FYI: http://bugs.sun.com/bugdatabase/view_bug.do?bug_id=6233917

This bug will be fixed in beta.

Thanks,
Dmitri
Java2D Team

It’s one of the top 5 things that professional C++ games devs in mainstream games industry cite as “things I’d need to be able to seriously develop games in java on console”. IIRC, reasoning is that an awful lof of modern games mem management is … odd … yet entirely predictable - textures are the most obvious example. It’s relatively easy to do coarse-grained mem-management at the heap level, directed by the scenegraph and/or loading of new levels (load new level => throw away your level-geometry-heap) that is more effective than a general-purpose heap manager would be, yet cost very little in programmer time.

Not that I ever sent you my collated list of such things ( I need to cull down some 20 odd pages of conversations and anonymize all speakers :frowning: ), but off the top of my head the other major ones included:

  • ability to load an entire serialized chain of game-data (hundreds of megabytes) directly into memory, raw direct from disk, and use it immediately with no post-processing (console CPU’s are slow. Console DVD-read performance is poor)
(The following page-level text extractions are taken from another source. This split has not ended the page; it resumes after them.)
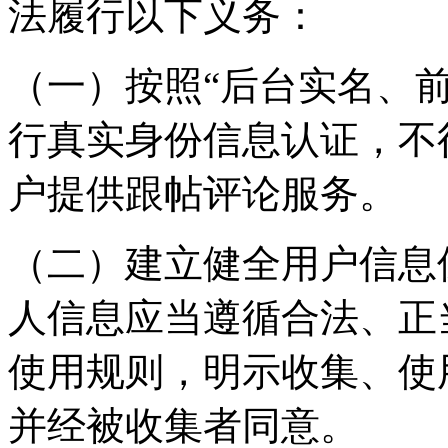
法履行以下义务：
（一）按照“后台实名、
行真实身份信息认证，不
户提供跟帖评论服务。
（二）建立健全用户信息
人信息应当遵循合法、正
使用规则，明示收集、使
并经被收集者同意。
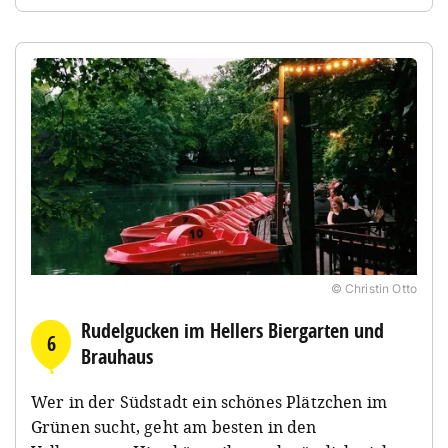
© Christin Otto
Rudelgucken im Hellers Biergarten und
6
Brauhaus
Wer in der Südstadt ein schönes Plätzchen im
Grünen sucht, geht am besten in den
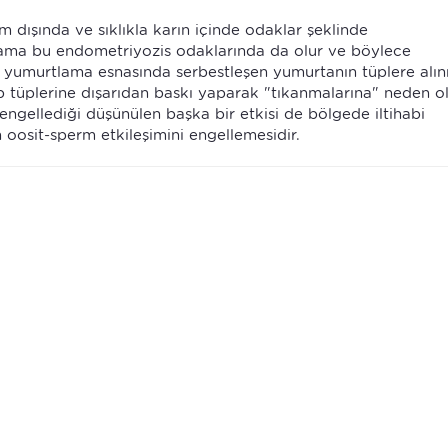
 dışında ve sıklıkla karın içinde odaklar şeklinde
ama bu endometriyozis odaklarında da olur ve böylece
lar yumurtlama esnasında serbestleşen yumurtanın tüplere alı
p tüplerine dışarıdan baskı yaparak "tıkanmalarına" neden ola
gellediği düşünülen başka bir etkisi de bölgede iltihabi
oosit-sperm etkileşimini engellemesidir.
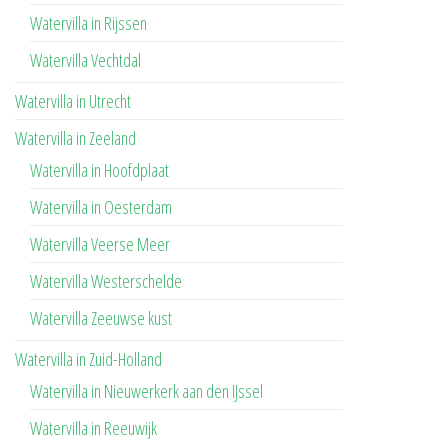
Watervilla in Rijssen
Watervilla Vechtdal
Watervilla in Utrecht
Watervilla in Zeeland
Watervilla in Hoofdplaat
Watervilla in Oesterdam
Watervilla Veerse Meer
Watervilla Westerschelde
Watervilla Zeeuwse kust
Watervilla in Zuid-Holland
Watervilla in Nieuwerkerk aan den IJssel
Watervilla in Reeuwijk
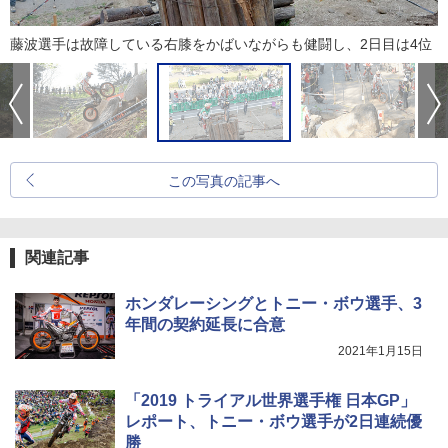
藤波選手は故障している右膝をかばいながらも健闘し、2日目は4位
この写真の記事へ
関連記事
ホンダレーシングとトニー・ボウ選手、3
年間の契約延長に合意
2021年1月15日
「2019 トライアル世界選手権 日本GP」
レポート、トニー・ボウ選手が2日連続優
勝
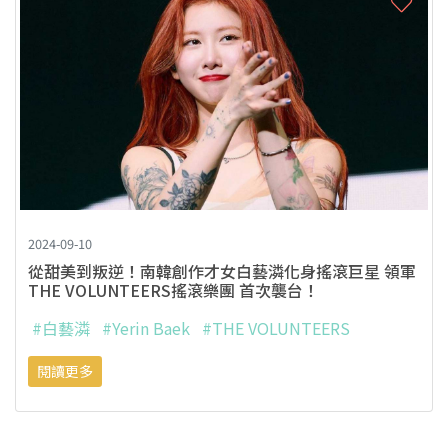
2024-09-10
從甜美到叛逆！南韓創作才女白藝潾化身搖滾巨星 領軍
THE VOLUNTEERS搖滾樂團 首次襲台！
#白藝潾
#Yerin Baek
#THE VOLUNTEERS
閱讀更多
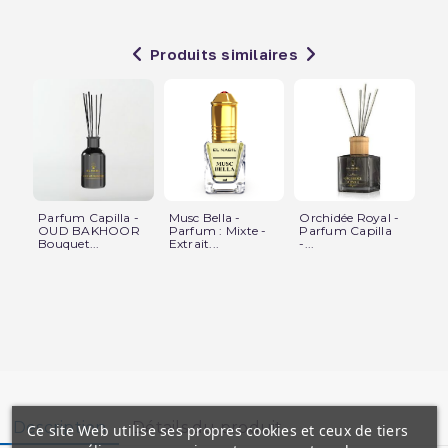
Produits similaires
Parfum Capilla -
Musc Bella -
Orchidée Royal -
Mu
OUD BAKHOOR
Parfum : Mixte -
Parfum Capilla
Ro
Bouquet...
Extrait...
-...
Pa
Description
Détails du produit
Ce site Web utilise ses propres cookies et ceux de tiers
Can you imagine how easy it would be to find + fix memory leaks if I could have a “grexengine heap”, a “3rd party modules heap”, a “JDBC driver heap” etc? :wink:

Blah^3 hti it on the head - having multiple heaps would simplify things where you need large blocks of data for various purposes. I would love to allocate a block for a levels data and objects then throw it all away when done. We basically do the same thing with vertex array data now using nio and indexes into the data, but so much more could be done if we could choose to allocate objects in different memory heaps. As it is now, memory leaks in Java games are very easy to create and hard to isolate because of mixing and matching nio data with non-nio objects. Given that garbage collection/simplified memory management is supposed to be a selling point of Java for gaming, in practice it’s not.

One way to implement multiple heaps might be to make use of JSR 121 (Isolates).
http://www.jcp.org/en/jsr/detail?id=121

Each isolate would have its own heap which is discarded when the isolate completes.